◆ HOW TO COMPLETE THIS TASK ◆
Give the records again exactly as written. Leave out the pictures.

Dataset excerpts
_ _ _ _
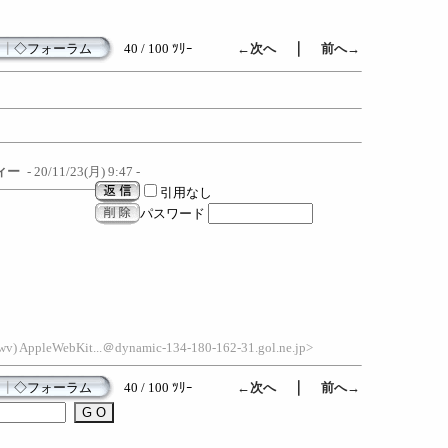
｜
┃
◇フォーラム
40 / 100 ﾂﾘｰ
←次へ
前へ→
ィー
- 20/11/23(月) 9:47 -
引用なし
パスワード
wv) AppleWebKit...＠dynamic-134-180-162-31.gol.ne.jp>
｜
┃
◇フォーラム
40 / 100 ﾂﾘｰ
←次へ
前へ→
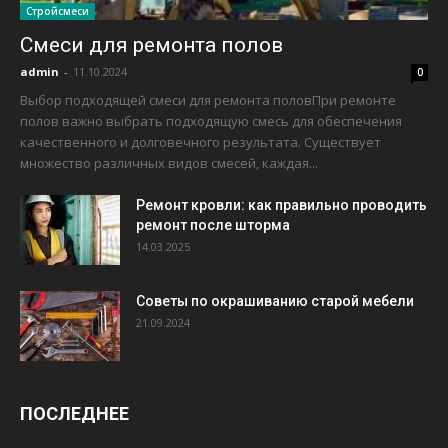
Стройсмеси
Смеси для ремонта полов
admin
-
11.10.2024
0
Выбор подходящей смеси для ремонта половПри ремонте
полов важно выбрать подходящую смесь для обеспечения
качественного и долговечного результата. Существует
множество различных видов смесей, каждая...
Ремонт кровли: как правильно проводить
ремонт после шторма
14.03.2025
Советы по окрашиванию старой мебели
21.09.2024
ПОСЛЕДНЕЕ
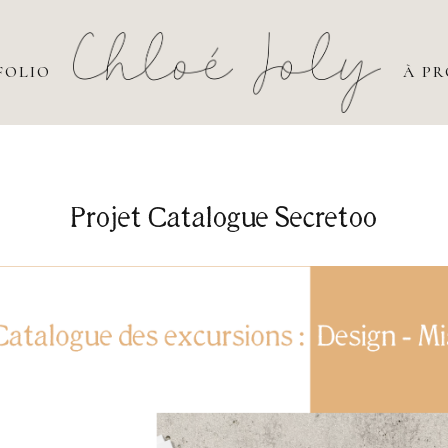
FOLIO
À P
Projet Catalogue Secretoo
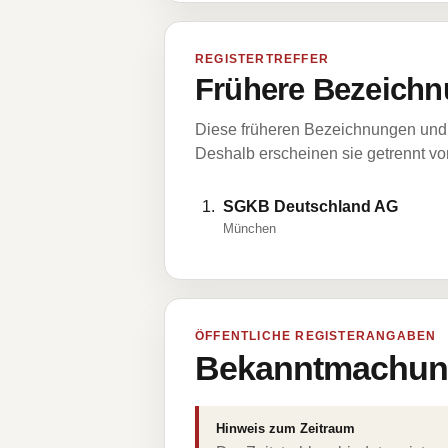
REGISTERTREFFER
Frühere Bezeichn
Diese früheren Bezeichnungen und 
Deshalb erscheinen sie getrennt vom
SGKB Deutschland AG
München
ÖFFENTLICHE REGISTERANGABEN
Bekanntmachung
Hinweis zum Zeitraum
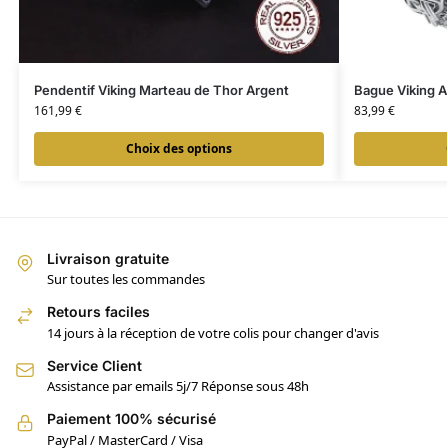
Pendentif Viking Marteau de Thor Argent
Bague Viking A
161,99
€
83,99
€
Choix des options
Livraison gratuite
Sur toutes les commandes
Retours faciles
14 jours à la réception de votre colis pour changer d'avis
Service Client
Assistance par emails 5j/7 Réponse sous 48h
Paiement 100% sécurisé
PayPal / MasterCard / Visa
_ _ _ _
◆ EXERCISE SOLUTION ◆
｜
┃
◇フォーラム
40 / 100 ﾂﾘｰ
←次へ
前へ→
ィー
- 20/11/23(月) 9:47 -
引用なし
パスワード
wv) AppleWebKit...＠dynamic-134-180-162-31.gol.ne.jp>
｜
┃
◇フォーラム
40 / 100 ﾂﾘｰ
←次へ
前へ→
Стройсмеси
Смеси для ремонта полов
admin
-
11.10.2024
0
Выбор подходящей смеси для ремонта половПри ремонте
полов важно выбрать подходящую смесь для обеспечения
качественного и долговечного результата. Существует
множество различных видов смесей, каждая...
Ремонт кровли: как правильно проводить
ремонт после шторма
14.03.2025
Советы по окрашиванию старой мебели
21.09.2024
ПОСЛЕДНЕЕ
FOLIO
À P
Projet Catalogue Secretoo
REGISTERTREFFER
Frühere Bezeichn
Diese früheren Bezeichnungen und 
Deshalb erscheinen sie getrennt vom
SGKB Deutschland AG
München
ÖFFENTLICHE REGISTERANGABEN
Bekanntmachung
Hinweis zum Zeitraum
Pendentif Viking Marteau de Thor Argent
Bague Viking A
161,99
€
83,99
€
Choix des options
Livraison gratuite
Sur toutes les commandes
Retours faciles
14 jours à la réception de votre colis pour changer d'avis
Service Client
Assistance par emails 5j/7 Réponse sous 48h
Paiement 100% sécurisé
PayPal / MasterCard / Visa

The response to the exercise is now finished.